Our world is moving more towards relying on technology, as it simply just makes everything easier. Not only in the way that it provides convenience for many menial tasks, but it also makes interactions with others much easier when both parties can draw from a shared culture, one that is fostered by the existence of the internet.

It’s easier to talk to people who speak the same language and slang as you, who understand the same references as you, who seem to have grown up in the same environment as you, even if physically you were thousands of miles apart. I think that, subconsciously, this has made our generation averse to differences because it’s so easy nowadays to avoid them and find others with the same exact mindset as you.

Algorithms aren’t designed to promote diversity, they’re designed to show you content that you agree with in order to keep you on platforms for longer.

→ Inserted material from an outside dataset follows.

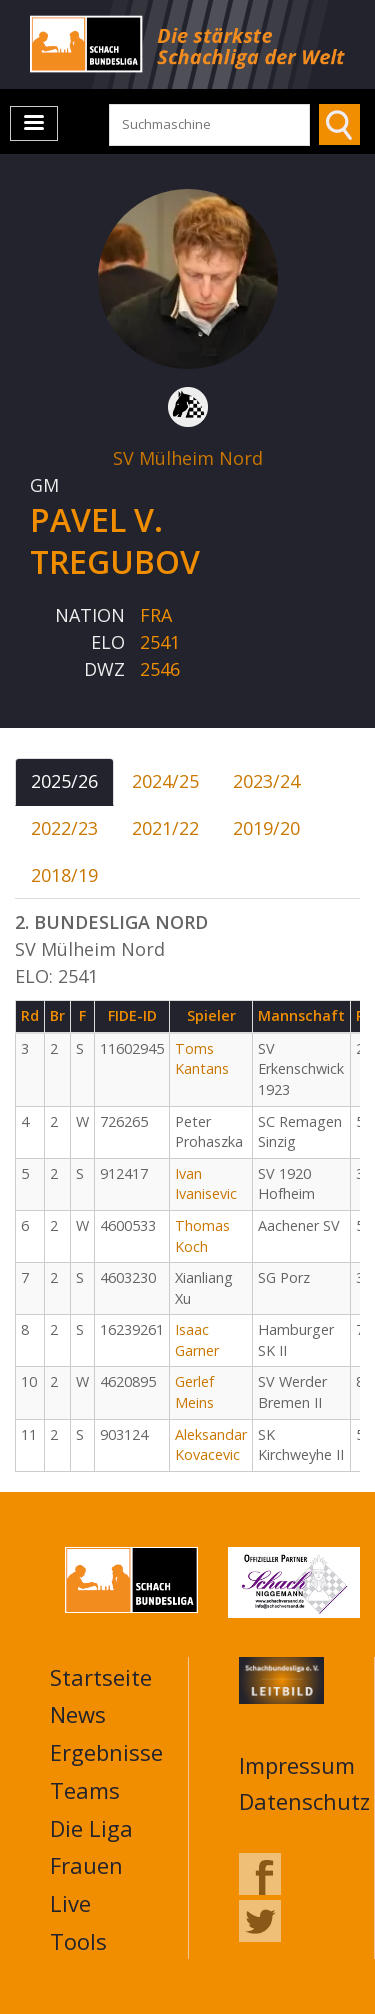  What do you see at coordinates (206, 1184) in the screenshot?
I see `Ivan Ivanisevic` at bounding box center [206, 1184].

It’s fostered an environment in which many of us can easily seek comfort in a familiar setting rather than one made up of different perspectives, and it’s an attitude that I’ve found myself turning on my culture.

As someone who was raised on a computer and an iPad, it seemed so much easier to surround myself with kids who had grown up in that same environment rather than trying to understand my Filipino culture, one I wasn’t really raised in.

The simple fact of the matter is that I was raised as an American, not as a Filipino; after all, my parents immigrated here to give me better opportunities and education, not to relocate their practices and use me as a missionary for their culture.

However, it caused me to become extremely disconnected with that part of me—I always hated going to Filipino traditional ceremonies because why do that when I could stay home and watch TV, which I could go talk with my friends about tomorrow? Why bother to learn Tagalog when English gets you along just fine, if not better?

I’d find myself surrounded by my Filipino relatives and feel completely out of place. I shared the same skin, but deep down, I felt completely different. I’d watch my cousins and family friends speak Tagalog and partake in these traditions ingrained into their minds and I’d choose to watch from the sidelines.

I felt as if I didn’t belong to something that I was supposed to be connected to by birth, yet it felt like they had a shared past that I was never a part of. There’s a sense of loss in it that I’ve only become aware of recently, that loss of not only not quite belonging but a loss of what more I could have been.

It can be extremely isolating to be caught between two worlds, two that you feel like you’re indebted to belong to, but you’re somehow shunned out of both. So it made me wonder—what’s the point in preserving my culture? What’s the point in trying to preserve a culture that you don’t even feel a part of when running away from it seems like it’d bring you so much more?

While it may seem easiest to just allow yourself to be consumed by global culture, the discovery of a culture from which you came is a process that cannot be understated.

Other cultures hold stories and messages that provide a completely different perspective on the world—if we just leave that behind, we leave hundreds or even thousands of years of information behind with it. There may be secrets to the world we can’t even fathom simply hidden behind a language barrier, lessons that can only be learned through the retellings of past experiences.

What messages are hidden behind other cultural folk tales? Songs? Mythology? What did they know that was important enough to weave into stories, and what will we lose if we never listen to them?

If we want to try to make the world a better place, we must learn from those who came before us in order to see perspectives we’ll never get to experience. If we actually want to make a difference in our future, we have to hold on to those differences we’re born with that are necessary to bring about change.

Perhaps the next time you have the opportunity to talk to a parent or a grandparent, learn a bit about the culture they came from.

Not only will it help you rebuild a part of yourself, but it will help to build a society that’s truly made up of the lessons learned from the world’s past.